Activity: Check each line of the listing below for the string "Clear", then give only the number of lines where it occurs.

◇ ◇ ◇ ◇ ◇ ◇ ◇

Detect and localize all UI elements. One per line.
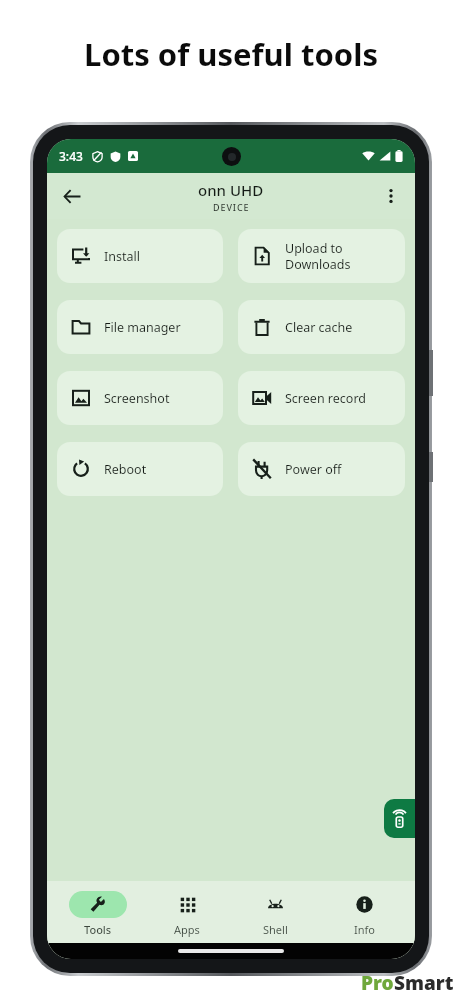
button[interactable]: Reboot <box>57 442 223 496</box>
button[interactable]: Upload to Downloads <box>238 229 405 283</box>
staticText: File manager <box>104 319 181 336</box>
staticText: Upload to Downloads <box>285 240 351 272</box>
staticText: 3:43 <box>59 148 83 164</box>
staticText: Reboot <box>104 461 147 478</box>
button[interactable]: Back <box>53 177 91 215</box>
staticText: Clear cache <box>285 319 353 336</box>
staticText: Screenshot <box>104 390 170 407</box>
button[interactable]: Apps <box>150 889 224 939</box>
button[interactable]: Power off <box>238 442 405 496</box>
staticText: Lots of useful tools <box>84 33 378 75</box>
staticText: Tools <box>84 922 112 937</box>
staticText: Shell <box>263 922 288 937</box>
staticText: onn UHD <box>198 180 264 200</box>
button[interactable]: Info <box>327 889 401 939</box>
button[interactable]: Remote control <box>384 799 415 838</box>
staticText: Screen record <box>285 390 366 407</box>
staticText: Power off <box>285 461 342 478</box>
staticText: DEVICE <box>213 201 250 213</box>
button[interactable]: Tools <box>61 889 135 939</box>
staticText: Smart <box>394 970 454 996</box>
button[interactable]: Clear cache <box>238 300 405 354</box>
button[interactable]: File manager <box>57 300 223 354</box>
button[interactable]: Install <box>57 229 223 283</box>
staticText: Install <box>104 248 140 265</box>
staticText: Info <box>354 922 375 937</box>
button[interactable]: Shell <box>238 889 312 939</box>
button[interactable]: Screen record <box>238 371 405 425</box>
button[interactable]: More options <box>373 178 409 214</box>
staticText: Pro <box>361 970 394 996</box>
staticText: Apps <box>174 922 200 937</box>
button[interactable]: Screenshot <box>57 371 223 425</box>
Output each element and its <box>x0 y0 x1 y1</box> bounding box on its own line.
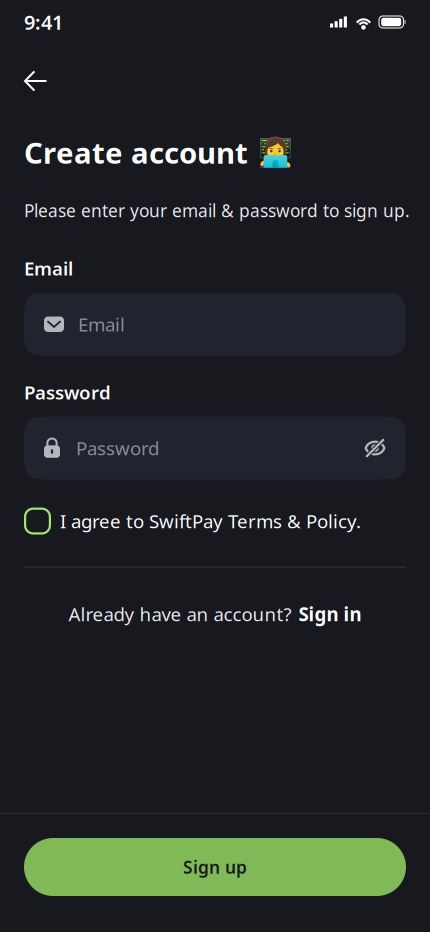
staticText: Sign in <box>298 602 362 626</box>
button[interactable]: Already have an account? <box>0 568 430 638</box>
staticText: Please enter your email & password to si… <box>24 199 410 222</box>
staticText: Email <box>78 312 125 337</box>
button[interactable]: I agree to SwiftPay Terms & Policy. <box>0 480 430 543</box>
button[interactable]: Sign up <box>0 814 430 932</box>
staticText: Email <box>24 256 73 281</box>
button[interactable]: Back <box>0 44 61 106</box>
staticText: Sign up <box>183 856 247 878</box>
staticText: Password <box>24 380 111 405</box>
button[interactable]: Show password <box>364 437 386 459</box>
staticText: Create account <box>24 133 248 172</box>
staticText: 9:41 <box>24 9 63 35</box>
staticText: 👩‍💻 <box>258 136 293 168</box>
staticText: I agree to SwiftPay Terms & Policy. <box>60 509 361 534</box>
staticText: Password <box>76 436 159 460</box>
staticText: Already have an account? <box>68 602 292 626</box>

◇ ◇ ◇ ◇ ◇ ◇ ◇

Response to the exercise: 2